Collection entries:
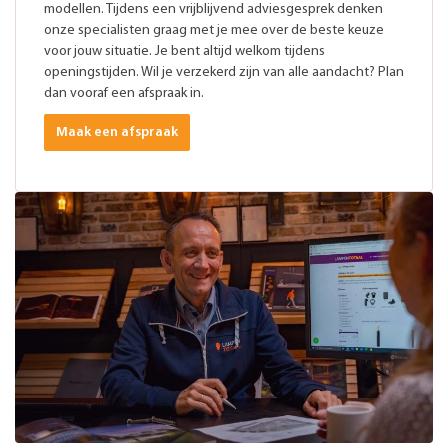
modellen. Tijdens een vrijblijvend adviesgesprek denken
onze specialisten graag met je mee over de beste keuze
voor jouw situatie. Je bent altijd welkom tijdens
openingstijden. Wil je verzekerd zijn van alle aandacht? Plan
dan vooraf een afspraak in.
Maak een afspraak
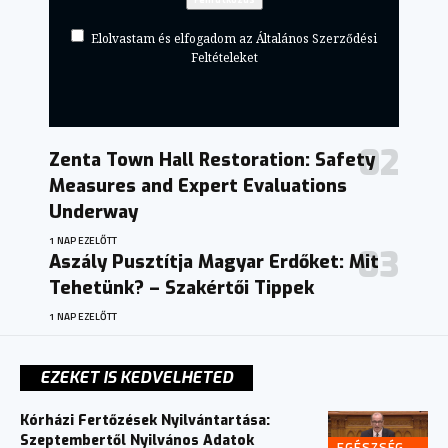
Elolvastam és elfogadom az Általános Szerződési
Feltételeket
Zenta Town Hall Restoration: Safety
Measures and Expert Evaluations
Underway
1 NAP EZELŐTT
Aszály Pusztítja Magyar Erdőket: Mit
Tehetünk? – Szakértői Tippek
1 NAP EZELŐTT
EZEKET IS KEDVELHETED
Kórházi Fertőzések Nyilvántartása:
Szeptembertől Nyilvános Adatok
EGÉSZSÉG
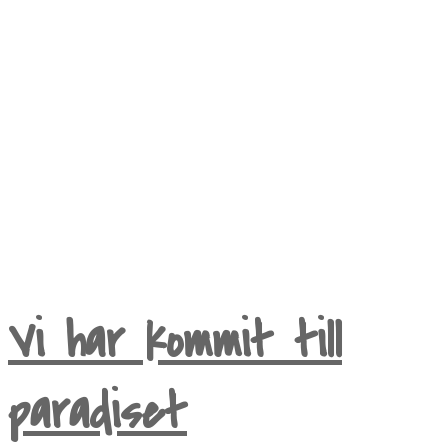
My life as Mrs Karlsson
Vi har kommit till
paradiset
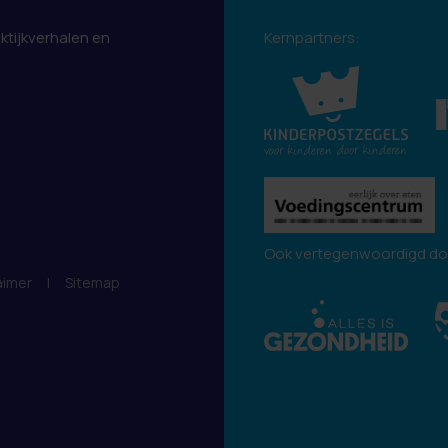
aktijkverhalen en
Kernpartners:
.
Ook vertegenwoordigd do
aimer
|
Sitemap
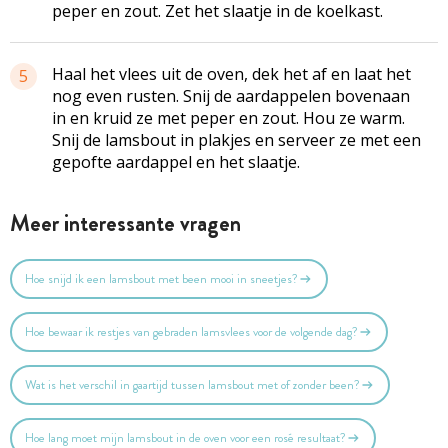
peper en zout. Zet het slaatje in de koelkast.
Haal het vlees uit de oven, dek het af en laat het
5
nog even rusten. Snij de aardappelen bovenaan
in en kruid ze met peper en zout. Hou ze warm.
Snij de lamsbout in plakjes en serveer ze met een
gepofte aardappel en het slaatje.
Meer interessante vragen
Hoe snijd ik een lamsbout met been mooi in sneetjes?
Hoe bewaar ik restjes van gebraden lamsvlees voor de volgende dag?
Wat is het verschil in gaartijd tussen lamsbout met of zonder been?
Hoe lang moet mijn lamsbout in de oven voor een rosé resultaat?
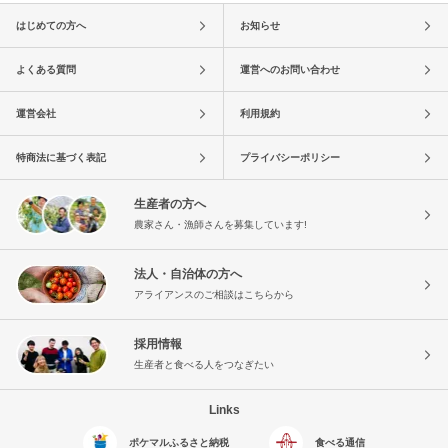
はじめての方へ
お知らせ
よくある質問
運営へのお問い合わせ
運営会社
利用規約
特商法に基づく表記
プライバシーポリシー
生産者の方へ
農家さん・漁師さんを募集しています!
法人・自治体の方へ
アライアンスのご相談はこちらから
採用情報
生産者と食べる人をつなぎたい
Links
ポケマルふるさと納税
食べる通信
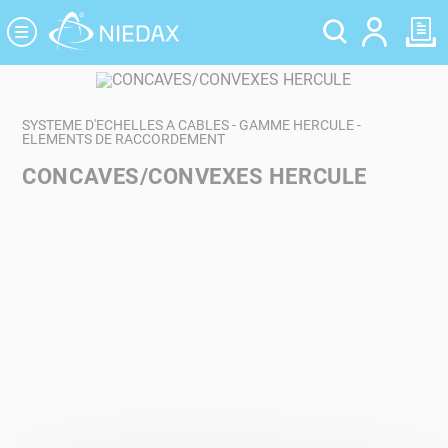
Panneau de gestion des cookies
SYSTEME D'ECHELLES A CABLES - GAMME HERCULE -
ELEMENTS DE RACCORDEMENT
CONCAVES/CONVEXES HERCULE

WORK TO COMPLETE:
In your copy of the entries above, keep the text exact and leave out the pictures.

OUTPUT FOR THIS TASK:
modellen. Tijdens een vrijblijvend adviesgesprek denken
onze specialisten graag met je mee over de beste keuze
voor jouw situatie. Je bent altijd welkom tijdens
openingstijden. Wil je verzekerd zijn van alle aandacht? Plan
dan vooraf een afspraak in.
Maak een afspraak
Elolvastam és elfogadom az Általános Szerződési
Feltételeket
Zenta Town Hall Restoration: Safety
Measures and Expert Evaluations
Underway
1 NAP EZELŐTT
Aszály Pusztítja Magyar Erdőket: Mit
Tehetünk? – Szakértői Tippek
1 NAP EZELŐTT
EZEKET IS KEDVELHETED
Kórházi Fertőzések Nyilvántartása:
Szeptembertől Nyilvános Adatok
EGÉSZSÉG
My life as Mrs Karlsson
Vi har kommit till
paradiset
aktijkverhalen en
Kernpartners:
.
Ook vertegenwoordigd do
aimer
|
Sitemap
peper en zout. Zet het slaatje in de koelkast.
Haal het vlees uit de oven, dek het af en laat het
5
nog even rusten. Snij de aardappelen bovenaan
in en kruid ze met peper en zout. Hou ze warm.
Snij de lamsbout in plakjes en serveer ze met een
gepofte aardappel en het slaatje.
Meer interessante vragen
Hoe snijd ik een lamsbout met been mooi in sneetjes?
Hoe bewaar ik restjes van gebraden lamsvlees voor de volgende dag?
Wat is het verschil in gaartijd tussen lamsbout met of zonder been?
Hoe lang moet mijn lamsbout in de oven voor een rosé resultaat?
はじめての方へ
お知らせ
よくある質問
運営へのお問い合わせ
運営会社
利用規約
特商法に基づく表記
プライバシーポリシー
生産者の方へ
農家さん・漁師さんを募集しています!
法人・自治体の方へ
アライアンスのご相談はこちらから
採用情報
生産者と食べる人をつなぎたい
Links
ポケマルふるさと納税
食べる通信
Panneau de gestion des cookies
SYSTEME D'ECHELLES A CABLES - GAMME HERCULE -
ELEMENTS DE RACCORDEMENT
CONCAVES/CONVEXES HERCULE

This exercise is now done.